TASK PROMPT: Retype all of the data word for word, without pictures.

(SUPPLIED RECORDS)

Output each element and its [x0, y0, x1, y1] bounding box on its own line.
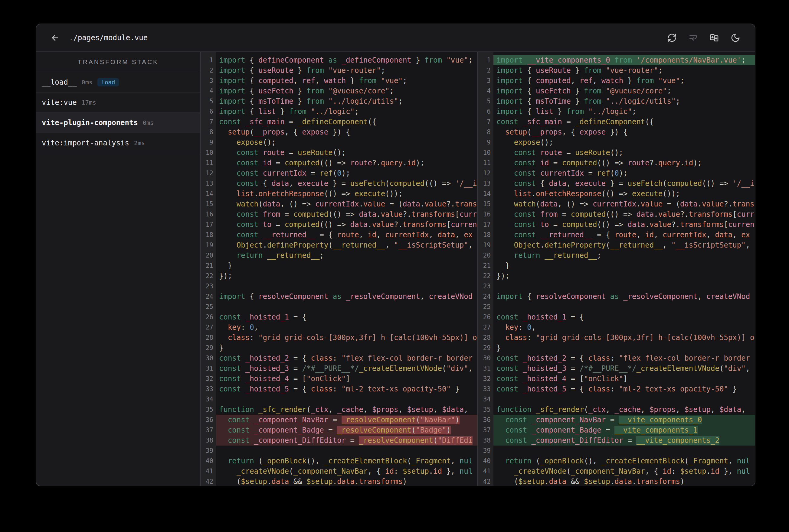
code-line: 39: [478, 445, 755, 456]
code-line: 31const _hoisted_3 = /*#__PURE__*/_creat…: [478, 363, 755, 374]
line-content: import { useFetch } from "@vueuse/core";: [216, 86, 477, 96]
code-line: 25: [201, 302, 477, 312]
line-content: expose();: [216, 137, 477, 148]
code-line: 4import { useFetch } from "@vueuse/core"…: [478, 86, 755, 96]
line-content: import { list } from "../logic";: [493, 107, 755, 117]
line-content: const route = useRoute();: [493, 148, 755, 158]
line-content: key: 0,: [493, 322, 755, 332]
line-content: const from = computed(() => data.value?.…: [216, 209, 477, 220]
line-content: }: [216, 261, 477, 271]
line-content: [216, 281, 477, 291]
line-content: const _component_DiffEditor = __vite_com…: [493, 435, 755, 445]
code-line: 41 _createVNode(_component_NavBar, { id:…: [201, 466, 477, 476]
line-content: [493, 281, 755, 291]
line-content: import { msToTime } from "../logic/utils…: [493, 96, 755, 107]
code-line: 13 const { data, execute } = useFetch(co…: [201, 178, 477, 189]
module-title-dot: .: [69, 34, 73, 42]
code-line: 9 expose();: [201, 137, 477, 148]
wrap-lines-button[interactable]: [687, 32, 699, 43]
line-number: 22: [478, 271, 493, 281]
line-number: 37: [478, 425, 493, 435]
dark-mode-button[interactable]: [730, 32, 741, 43]
line-number: 41: [478, 466, 493, 476]
line-number: 40: [478, 456, 493, 466]
line-content: });: [216, 271, 477, 281]
line-content: Object.defineProperty(__returned__, "__i…: [493, 240, 755, 250]
line-number: 24: [478, 291, 493, 302]
code-line: 26const _hoisted_1 = {: [201, 312, 477, 322]
line-number: 1: [478, 55, 493, 65]
transform-stack-list: __load__0msloadvite:vue17msvite-plugin-c…: [36, 72, 200, 153]
line-content: return __returned__;: [493, 250, 755, 261]
line-content: const _hoisted_2 = { class: "flex flex-c…: [493, 353, 755, 363]
line-number: 29: [478, 343, 493, 353]
moon-icon: [731, 33, 740, 43]
plugin-time: 0ms: [82, 79, 93, 86]
code-line: 20 return __returned__;: [201, 250, 477, 261]
line-number: 27: [201, 322, 216, 332]
line-number: 33: [201, 384, 216, 394]
line-number: 34: [478, 394, 493, 404]
code-line: 35function _sfc_render(_ctx, _cache, $pr…: [201, 404, 477, 415]
line-number: 40: [201, 456, 216, 466]
transform-stack-item-vite-plugin-components[interactable]: vite-plugin-components0ms: [36, 113, 200, 133]
transform-stack-item-vite-vue[interactable]: vite:vue17ms: [36, 93, 200, 113]
line-content: [216, 394, 477, 404]
line-number: 14: [478, 189, 493, 199]
line-number: 26: [478, 312, 493, 322]
module-title-path: /pages/module.vue: [73, 34, 148, 42]
merge-panels-button[interactable]: [709, 32, 720, 43]
line-number: 15: [201, 199, 216, 209]
line-content: list.onFetchResponse(() => execute());: [216, 189, 477, 199]
line-number: 9: [201, 137, 216, 148]
code-line: 6import { list } from "../logic";: [478, 107, 755, 117]
code-line: 7const _sfc_main = _defineComponent({: [201, 117, 477, 127]
code-line: 27 key: 0,: [478, 322, 755, 332]
line-content: [216, 302, 477, 312]
code-line: 12 const currentIdx = ref(0);: [478, 168, 755, 178]
transform-stack-item-vite-import-analysis[interactable]: vite:import-analysis2ms: [36, 133, 200, 153]
line-content: watch(data, () => currentIdx.value = (da…: [493, 199, 755, 209]
transform-stack-item--load-[interactable]: __load__0msload: [36, 72, 200, 93]
line-content: import { resolveComponent as _resolveCom…: [216, 291, 477, 302]
line-number: 31: [478, 363, 493, 374]
line-content: const id = computed(() => route?.query.i…: [493, 158, 755, 168]
code-line: 20 return __returned__;: [478, 250, 755, 261]
code-line: 13 const { data, execute } = useFetch(co…: [478, 178, 755, 189]
line-number: 32: [478, 374, 493, 384]
code-line: 29}: [478, 343, 755, 353]
plugin-name: vite-plugin-components: [42, 118, 138, 127]
line-number: 38: [201, 435, 216, 445]
line-content: _createVNode(_component_NavBar, { id: $s…: [216, 466, 477, 476]
back-button[interactable]: [50, 32, 60, 43]
line-number: 8: [478, 127, 493, 137]
line-number: 39: [201, 445, 216, 456]
line-number: 31: [201, 363, 216, 374]
line-content: [493, 394, 755, 404]
code-line: 2import { useRoute } from "vue-router";: [478, 65, 755, 76]
line-content: list.onFetchResponse(() => execute());: [493, 189, 755, 199]
top-bar: ./pages/module.vue: [36, 24, 755, 52]
code-panel-before: 1import { defineComponent as _defineComp…: [201, 52, 477, 486]
refresh-icon: [667, 33, 677, 43]
line-content: key: 0,: [216, 322, 477, 332]
line-content: }: [493, 261, 755, 271]
line-number: 6: [201, 107, 216, 117]
line-content: class: "grid grid-cols-[300px,3fr] h-[ca…: [493, 332, 755, 343]
line-number: 2: [201, 65, 216, 76]
line-content: const _component_Badge = __vite_componen…: [493, 425, 755, 435]
line-content: import { computed, ref, watch } from "vu…: [216, 76, 477, 86]
code-line: 19 Object.defineProperty(__returned__, "…: [201, 240, 477, 250]
line-number: 36: [478, 415, 493, 425]
code-line: 40 return (_openBlock(), _createElementB…: [478, 456, 755, 466]
line-number: 16: [201, 209, 216, 220]
line-number: 10: [201, 148, 216, 158]
code-line: 23: [478, 281, 755, 291]
line-number: 5: [478, 96, 493, 107]
line-number: 11: [478, 158, 493, 168]
line-number: 30: [201, 353, 216, 363]
line-number: 23: [201, 281, 216, 291]
refresh-button[interactable]: [666, 32, 677, 43]
code-line: 27 key: 0,: [201, 322, 477, 332]
line-number: 4: [201, 86, 216, 96]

(End SUPPLIED RECORDS)

SOLUTION FOR THIS PROBLEM:
Output each element and its [x0, y0, x1, y1] bounding box on its own line.
code-line: 39: [478, 445, 755, 456]
code-line: 31const _hoisted_3 = /*#__PURE__*/_creat…: [478, 363, 755, 374]
line-content: import { useFetch } from "@vueuse/core";: [216, 86, 477, 96]
code-line: 25: [201, 302, 477, 312]
line-content: expose();: [216, 137, 477, 148]
code-line: 4import { useFetch } from "@vueuse/core"…: [478, 86, 755, 96]
line-content: import { list } from "../logic";: [493, 107, 755, 117]
line-content: const route = useRoute();: [493, 148, 755, 158]
line-content: key: 0,: [493, 322, 755, 332]
line-content: const from = computed(() => data.value?.…: [216, 209, 477, 220]
line-content: }: [216, 261, 477, 271]
line-content: [216, 281, 477, 291]
line-content: const _component_DiffEditor = __vite_com…: [493, 435, 755, 445]
code-line: 41 _createVNode(_component_NavBar, { id:…: [201, 466, 477, 476]
line-content: [493, 281, 755, 291]
line-content: import { msToTime } from "../logic/utils…: [493, 96, 755, 107]
code-line: 13 const { data, execute } = useFetch(co…: [201, 178, 477, 189]
module-title-dot: .: [69, 34, 73, 42]
code-line: 9 expose();: [201, 137, 477, 148]
wrap-lines-button[interactable]: [687, 32, 699, 43]
line-number: 22: [478, 271, 493, 281]
line-number: 37: [478, 425, 493, 435]
dark-mode-button[interactable]: [730, 32, 741, 43]
line-number: 41: [478, 466, 493, 476]
line-number: 40: [478, 456, 493, 466]
line-content: });: [216, 271, 477, 281]
line-content: Object.defineProperty(__returned__, "__i…: [493, 240, 755, 250]
line-number: 24: [478, 291, 493, 302]
code-line: 26const _hoisted_1 = {: [201, 312, 477, 322]
line-number: 1: [478, 55, 493, 65]
transform-stack-list: __load__0msloadvite:vue17msvite-plugin-c…: [36, 72, 200, 153]
line-content: return __returned__;: [493, 250, 755, 261]
line-content: const _hoisted_2 = { class: "flex flex-c…: [493, 353, 755, 363]
line-number: 29: [478, 343, 493, 353]
moon-icon: [731, 33, 740, 43]
plugin-time: 0ms: [82, 79, 93, 86]
code-line: 20 return __returned__;: [201, 250, 477, 261]
line-number: 27: [201, 322, 216, 332]
line-number: 33: [201, 384, 216, 394]
line-number: 34: [478, 394, 493, 404]
code-line: 35function _sfc_render(_ctx, _cache, $pr…: [201, 404, 477, 415]
line-number: 40: [201, 456, 216, 466]
transform-stack-item-vite-plugin-components[interactable]: vite-plugin-components0ms: [36, 113, 200, 133]
transform-stack-item-vite-vue[interactable]: vite:vue17ms: [36, 93, 200, 113]
line-content: [216, 394, 477, 404]
line-number: 14: [478, 189, 493, 199]
line-number: 26: [478, 312, 493, 322]
module-title-path: /pages/module.vue: [73, 34, 148, 42]
merge-panels-button[interactable]: [709, 32, 720, 43]
line-number: 15: [201, 199, 216, 209]
line-content: list.onFetchResponse(() => execute());: [216, 189, 477, 199]
line-number: 9: [201, 137, 216, 148]
code-line: 6import { list } from "../logic";: [478, 107, 755, 117]
code-line: 7const _sfc_main = _defineComponent({: [201, 117, 477, 127]
code-line: 27 key: 0,: [478, 322, 755, 332]
line-content: [216, 302, 477, 312]
code-line: 12 const currentIdx = ref(0);: [478, 168, 755, 178]
transform-stack-item-vite-import-analysis[interactable]: vite:import-analysis2ms: [36, 133, 200, 153]
line-content: watch(data, () => currentIdx.value = (da…: [493, 199, 755, 209]
transform-stack-item--load-[interactable]: __load__0msload: [36, 72, 200, 93]
line-content: import { resolveComponent as _resolveCom…: [216, 291, 477, 302]
line-number: 31: [478, 363, 493, 374]
line-content: const id = computed(() => route?.query.i…: [493, 158, 755, 168]
code-line: 20 return __returned__;: [478, 250, 755, 261]
code-line: 13 const { data, execute } = useFetch(co…: [478, 178, 755, 189]
line-number: 32: [478, 374, 493, 384]
code-line: 29}: [478, 343, 755, 353]
plugin-name: vite-plugin-components: [42, 118, 138, 127]
line-number: 38: [201, 435, 216, 445]
line-content: _createVNode(_component_NavBar, { id: $s…: [216, 466, 477, 476]
back-button[interactable]: [50, 32, 60, 43]
line-number: 8: [478, 127, 493, 137]
line-number: 39: [201, 445, 216, 456]
line-number: 31: [201, 363, 216, 374]
line-content: [493, 394, 755, 404]
code-line: 2import { useRoute } from "vue-router";: [478, 65, 755, 76]
line-content: list.onFetchResponse(() => execute());: [493, 189, 755, 199]
top-bar: ./pages/module.vue: [36, 24, 755, 52]
code-panel-before: 1import { defineComponent as _defineComp…: [201, 52, 477, 486]
refresh-icon: [667, 33, 677, 43]
line-content: key: 0,: [216, 322, 477, 332]
line-content: }: [493, 261, 755, 271]
line-number: 6: [201, 107, 216, 117]
line-content: class: "grid grid-cols-[300px,3fr] h-[ca…: [493, 332, 755, 343]
line-number: 2: [201, 65, 216, 76]
line-content: const _component_Badge = __vite_componen…: [493, 425, 755, 435]
line-content: import { computed, ref, watch } from "vu…: [216, 76, 477, 86]
code-line: 19 Object.defineProperty(__returned__, "…: [201, 240, 477, 250]
line-number: 36: [478, 415, 493, 425]
code-line: 40 return (_openBlock(), _createElementB…: [478, 456, 755, 466]
line-number: 16: [201, 209, 216, 220]
line-number: 10: [201, 148, 216, 158]
code-line: 23: [478, 281, 755, 291]
line-number: 5: [478, 96, 493, 107]
line-number: 11: [478, 158, 493, 168]
line-number: 30: [201, 353, 216, 363]
line-number: 23: [201, 281, 216, 291]
refresh-button[interactable]: [666, 32, 677, 43]
code-line: 27 key: 0,: [201, 322, 477, 332]
line-number: 4: [201, 86, 216, 96]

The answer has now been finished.